Putting everything together, we have :
$$\mathcal{A}/\mathcal{G} \cong \mathcal{M}(L,\mathbb{C}) \cong \frac{Hom(\pi_1(L),\mathbb{C})}{\mathbb{C}} \cong Hom(\pi_1(L),S^{1}) = \check{L}$$ The first and third identification seems very wrong to me... (I guess I can just define the dual to be $\mathcal{A}/\mathcal{G}$ though).
Question 2 : The tangent space $T_{(L,\nabla)}M$ and the integrable complex structure of $M$
The author writes : the tangent space to $M$ at $(L,\nabla)$ is the set of all pairs $(v,\alpha)\in C^{\infty}(NL) \oplus \Omega^{1}(L,\mathbb{R})$ such that $v$ : infinitesimal special Lagrangian deformation, $\alpha$ : ($\psi$-)harmonic 1-form viewed as an infinitesimal deformation of the flat connection.
I understand how a section of the normal bundle $NL$ became the "vector" on the moduli space of special Lagrangians. But I can't wrap my head around a "real-valued 1-form being the vector on the moduli space flat connections". Here are some facts that I came across :
- A principal connection $\nabla$ on principal $G-$ bundle $P$ can be viewed as a $\mathfrak{g}$-valued 1-form on $P$, in the sense that for $p \in P$,
$$\nabla_{p} : T_{p}P \rightarrow \mathfrak{g}$$
- The moduli space $\mathcal{P}$ of principal connections is an affine space modeled by $\Omega^{1}(L;\mathfrak{g}_{P})$, where $\mathfrak{g}_{P}$ is the adjoint bundle $P \times_{Ad}\mathfrak{g}$, hence $T_{\nabla}\mathcal{P} = \Omega^{1}(L;\mathfrak{g}_{P})$.
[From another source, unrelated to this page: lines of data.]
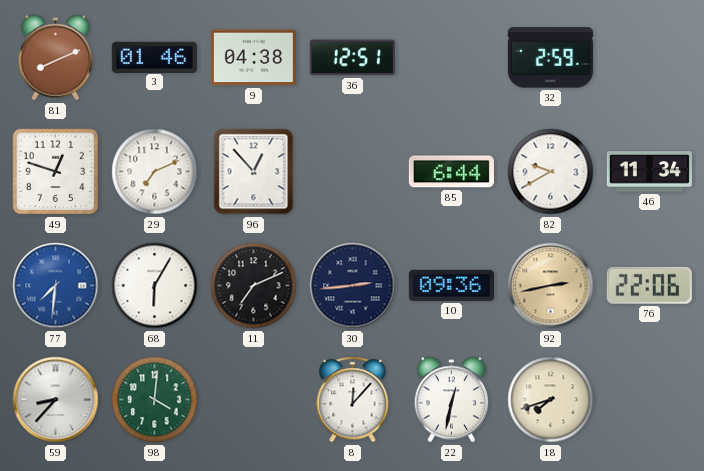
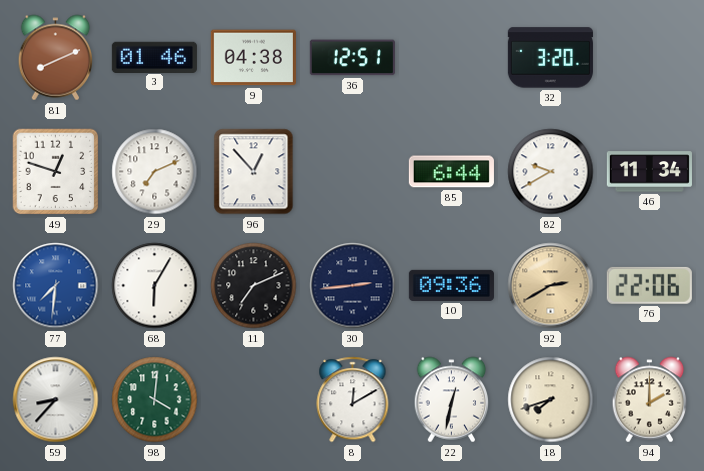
32: 2:59 -> 3:20
92: 2:43 -> 2:40
8: 12:07 -> 12:10
94: none -> 2:00
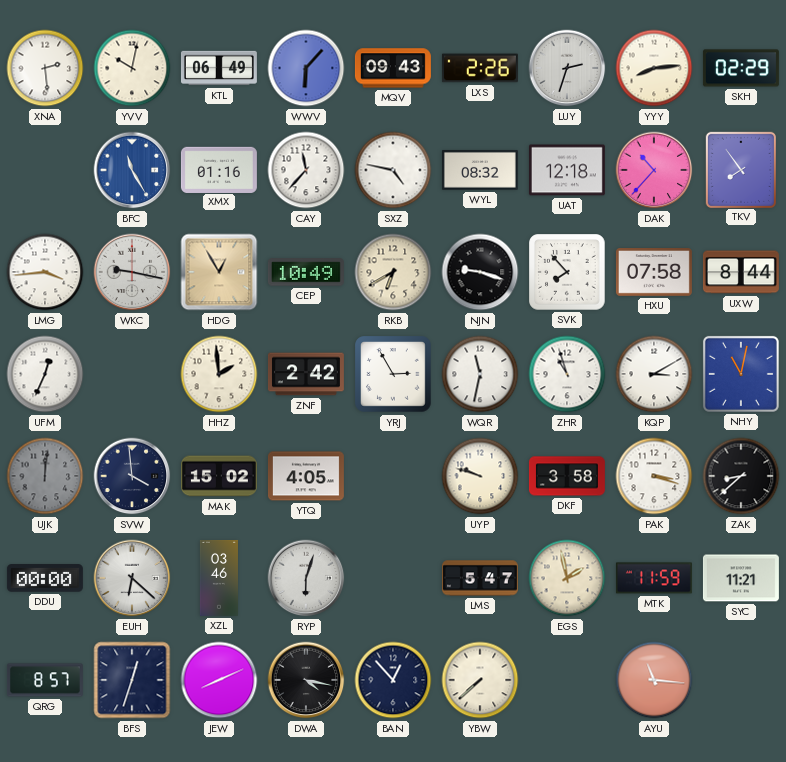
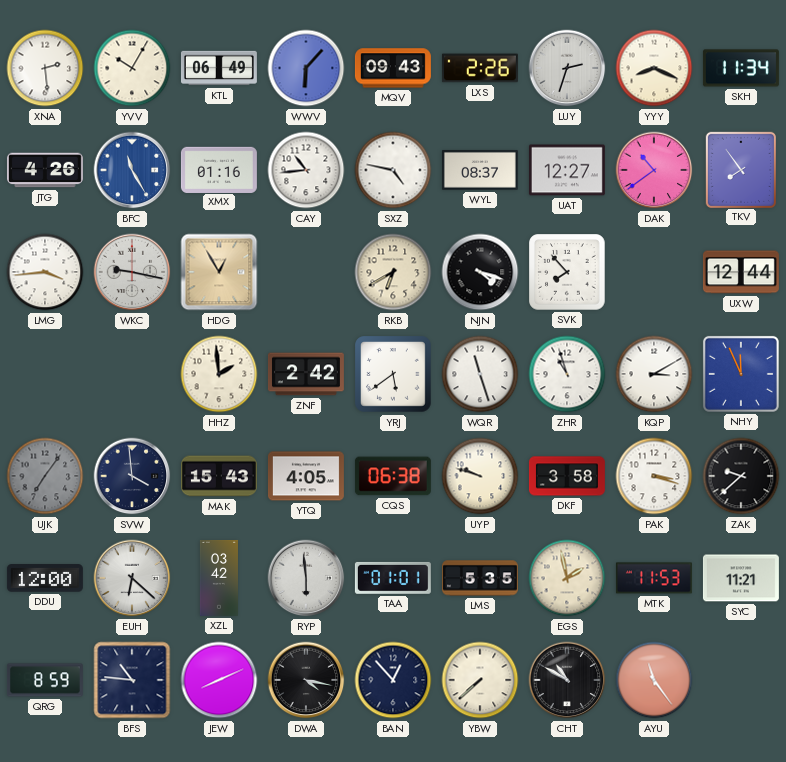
YVV: 10:02 -> 10:05
YYY: 8:14 -> 8:19
SKH: 02:29 -> 11:34
JTG: none -> 4:26
CAY: 11:37 -> 10:44
WYL: 08:32 -> 08:37
UAT: 12:18 -> 12:27
DAK: 10:37 -> 10:39
CEP: 10:49 -> none
NJN: 9:18 -> 4:18
HXU: 07:58 -> none
UXW: 8:44 -> 12:44
UFM: 12:34 -> none
YRJ: 2:55 -> 5:39
WQR: 11:32 -> 11:27
NHY: 11:02 -> 11:56
UJK: 12:01 -> 7:06
MAK: 15:02 -> 15:43
CQS: none -> 06:38
ZAK: 8:38 -> 9:38
DDU: 00:00 -> 12:00
XZL: 03:46 -> 03:42
RYP: 6:03 -> 5:59
TAA: none -> 01:01
LMS: 5:47 -> 5:35
MTK: 11:59 -> 11:53
QRG: 8:57 -> 8:59
BFS: 12:33 -> 10:46
CHT: none -> 10:50
AYU: 11:16 -> 11:24
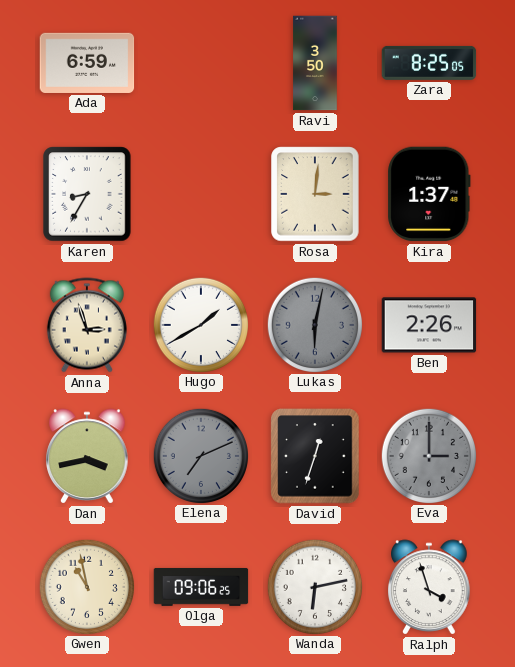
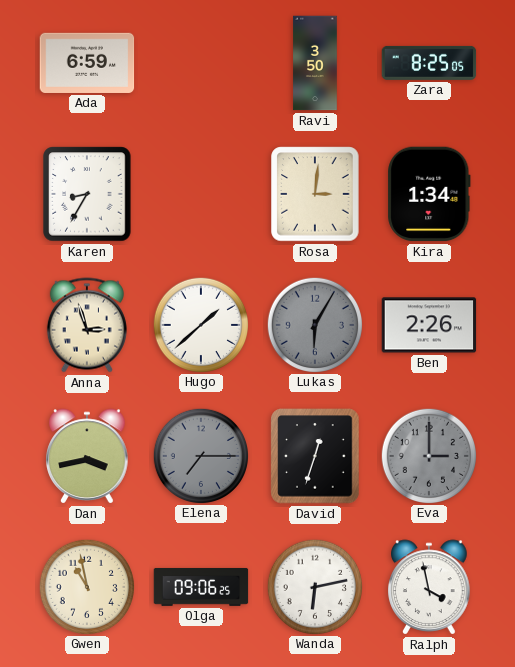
Kira: 1:37 -> 1:34
Hugo: 1:40 -> 1:38
Lukas: 6:02 -> 6:05
Elena: 7:11 -> 7:15
Ralph: 3:57 -> 3:58
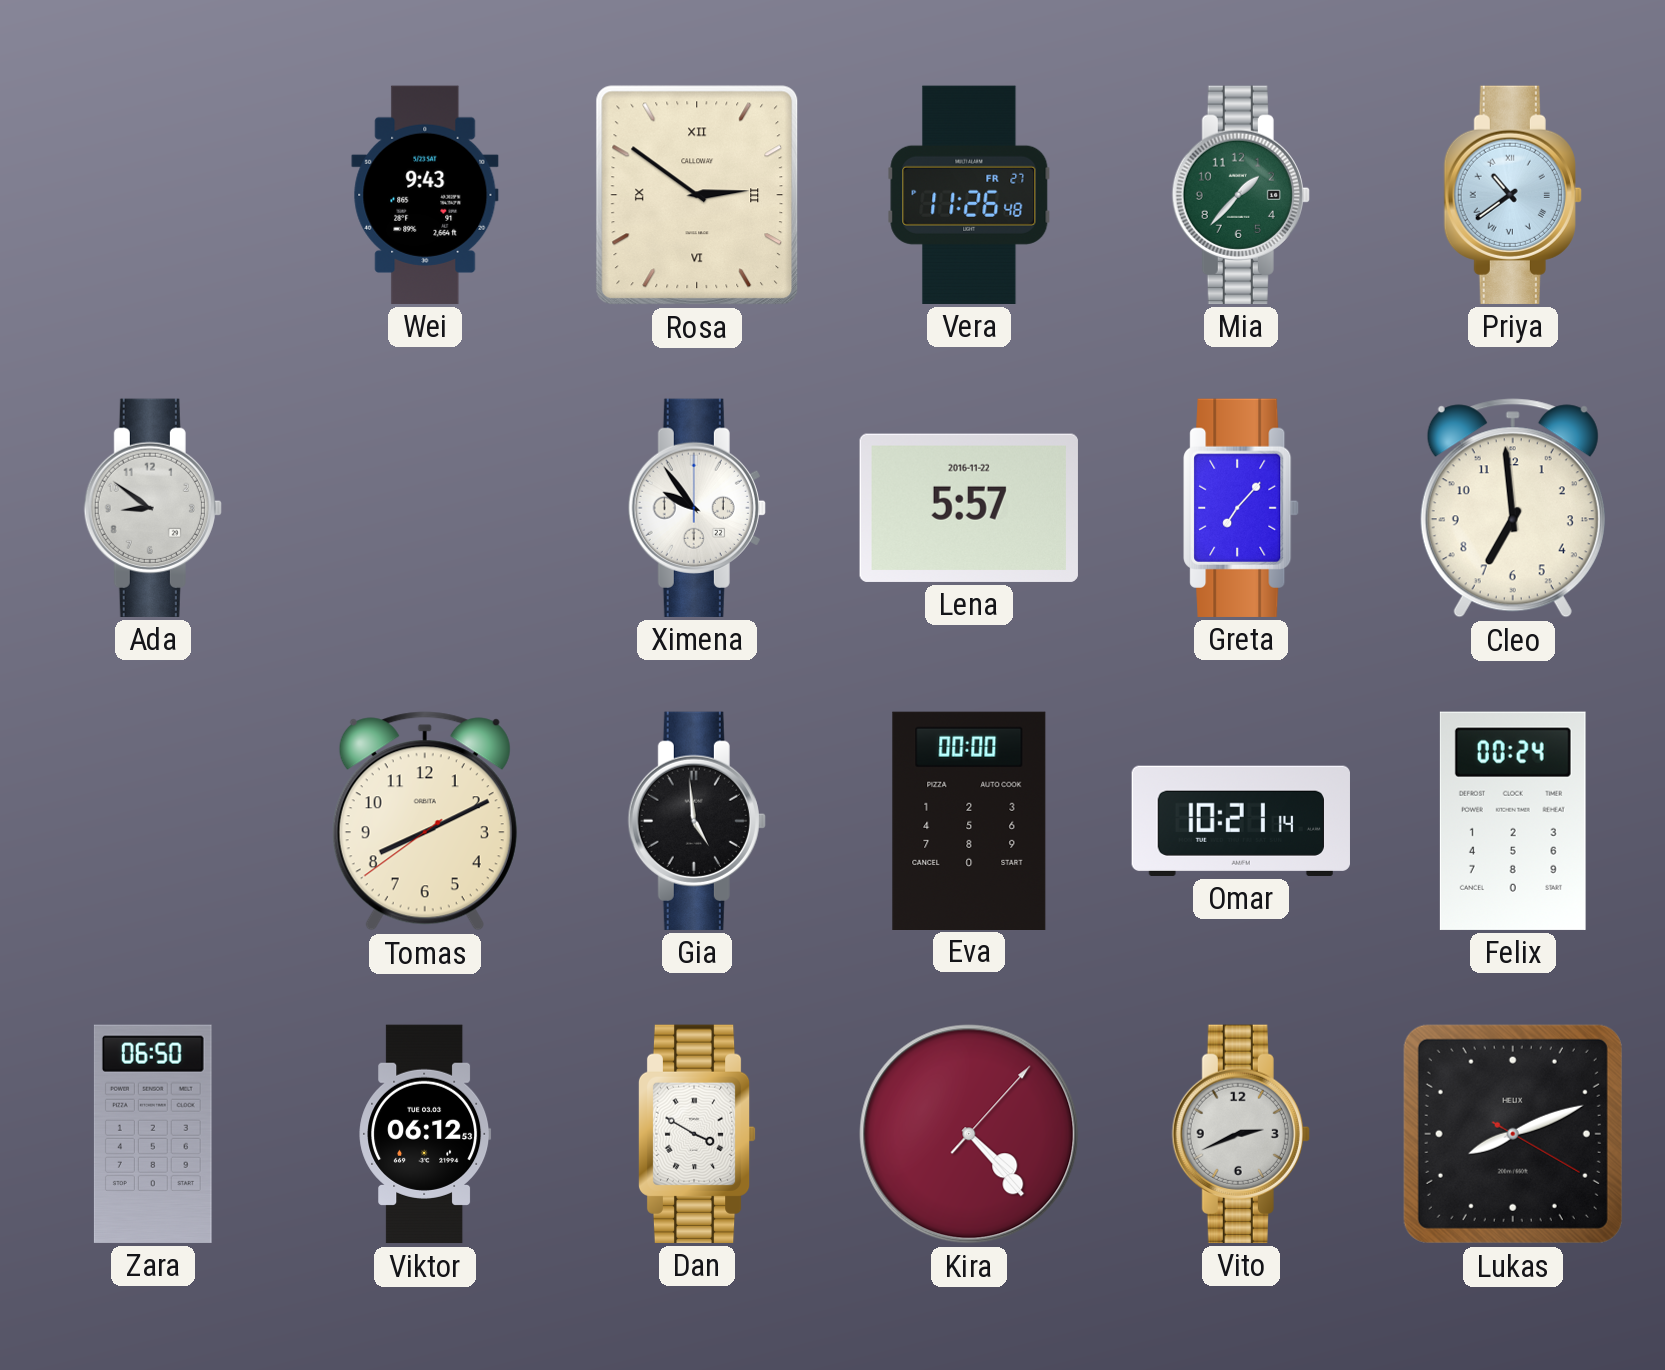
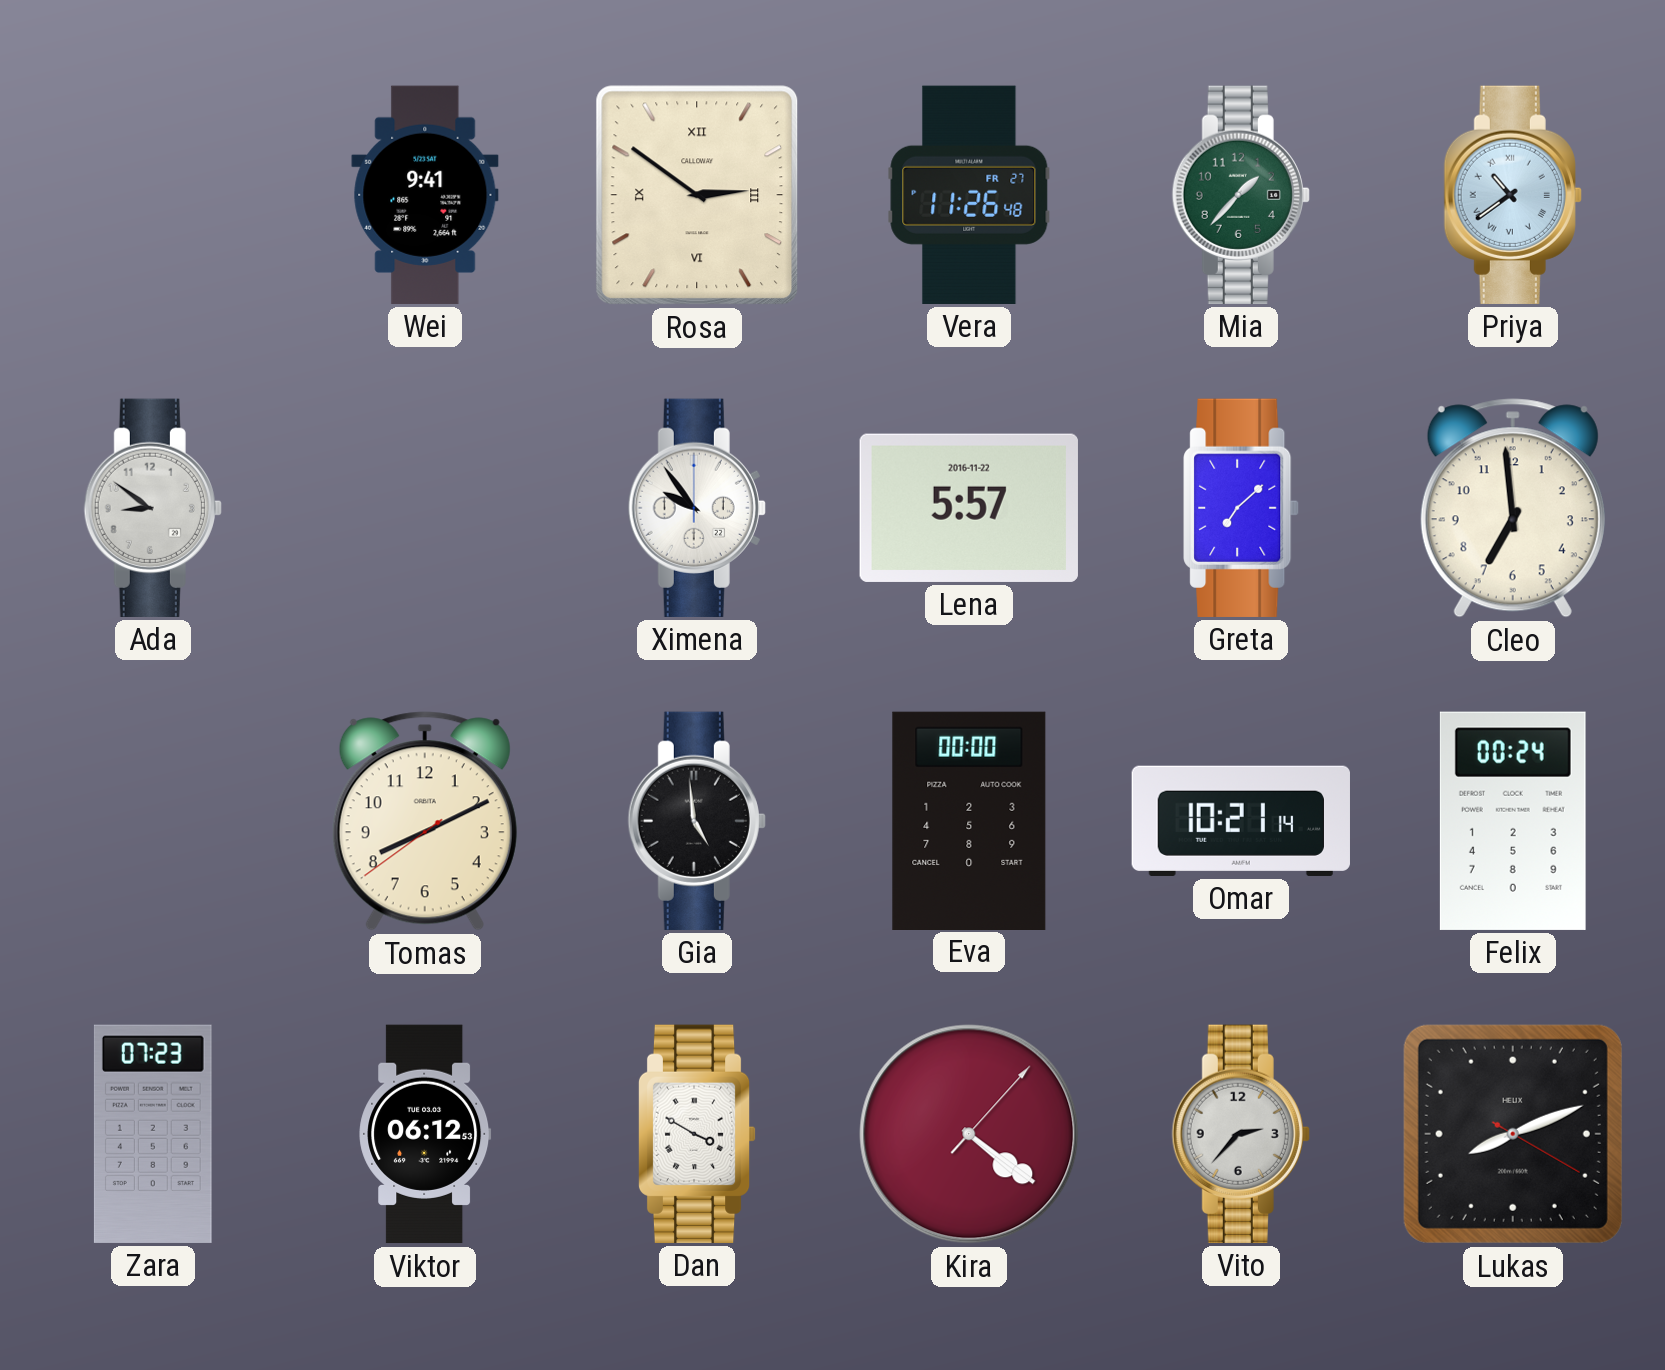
Wei: 9:43 -> 9:41
Greta: 7:07 -> 7:08
Zara: 06:50 -> 07:23
Kira: 4:23 -> 4:21
Vito: 2:41 -> 2:37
In our situation, $G=\mathbb{C}$, $\mathfrak{g}=\mathbb{C}$, so
$$\nabla_{(p,z)} : T_{(p,z)}(L \times \mathbb{C}) \rightarrow \mathbb{C}, \in \Omega^{1}(L;\mathbb{C})$$
So somehow by taking account flatness and quotient by gauge equivalence, we should have $\Omega^{1}(L;\mathfrak{g}_{P}) = \Omega^{1}(L;\mathbb{R})$?
I'm quite new to this subject, any help would be appreciated! Thanks.